Pocket Guide to WitchCraft

Pocket Guide to WitchCraft

1. Go for walks in the country and town (nature is everywhere)
2. Learn about the phases of the moon
3. Learn about the agricultural cycles and festivals
4. Learn about the astronomical cycles and festivals
5. Learn about herbs and healing
6. Practice candle magic
7. Intuitively develop your concept of a God and Goddess to represent Nature
8. Spend time outdoors or indoors making a shrine to these divinities
9. Worship these divinities in a suitable manner
10. Practise the healing and spellcraft you have learnt in the community

Notes

Witchcraft, Wicca and Paganism; you’ll need to decide what aspect to follow.

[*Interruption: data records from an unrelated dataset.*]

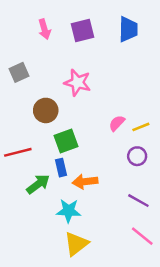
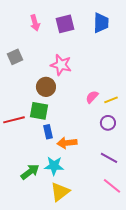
brown circle: (46, 110) -> (46, 87), moved
green square: (66, 141) -> (39, 111), moved, turned 30
green arrow: (38, 184) -> (30, 172), moved

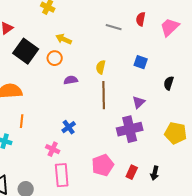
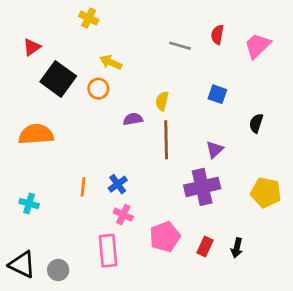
purple semicircle: (71, 80) -> (133, 119), moved
orange line: (22, 121) -> (83, 187), moved
pink cross: (53, 149) -> (123, 215), moved

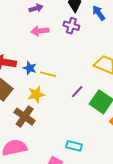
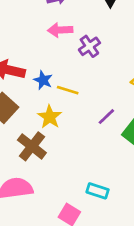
purple cross: (71, 26) -> (89, 46), moved, turned 35
yellow star: (36, 94) -> (50, 117), turned -30

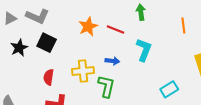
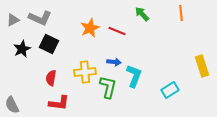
green arrow: (141, 12) -> (142, 14), turned -35
orange line: (183, 25) -> (181, 13), moved
cyan L-shape: (144, 50) -> (134, 76), moved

In my view, Paganism
encompasses all aspects of a pagan lifestyle, and suits those with a view to bringing their entire life,
family and career into a pagan (country-dwelling) perspective. Witchcraft is the magical aspect of the
pagan lifestyle, and can be studied independently of becoming a Pagan – although many Pagans are
Witches, you don’t have to be a Witch to be a Pagan! Wicca is a more generic term for a modern angle
which takes from both Paganism and Witchcraft to make a blend more suited to a modern lifestyle and
modern mindsets. Many people become Wiccans before becoming Witches or Pagans! There are many
ways of looking at these definitions, of course, but the important thing is to establish your own personal
relationship to nature and the environment, and the courses of time and seasons – this is the heart of
the tradition. Having a representation of the God and Goddess is also a matter of personal orientation.
Some prefer Pan, an all-begetting, all-devouring masculine God, whilst others prefer Hecate, who can
be cruel and severe, or take the aspect of a gracious grandmother!

In Real Life …

The book ‘Drawing Down the Moon’ established in a survey that many following Pagan Paths were
working in the technological or educational sphere of work. There are many ways of integrating your
personal beliefs about paganism into your daily life, no matter how urban it might be. Remember, there
are now often as many foxes roaming towns as there are in the countryside! At my desk at work,
wherever I have worked, I have always had a bowl into which instead of paperclips or pot-pouri I have
placed items to remind me of the season. At the moment, approaching Samhain, I have an autumn leaf,
a small twig, a horse chestnut (conker) and a slightly rusting nail I found on a walk. The nail represents
the passing of summer, of course, but the whole piece is a small altar, where the bowl is the Pantacle,
the twig the Wand, the Horse Chestnut the Cup (it’s a hollow chestnut shell) and the nail is the Athame.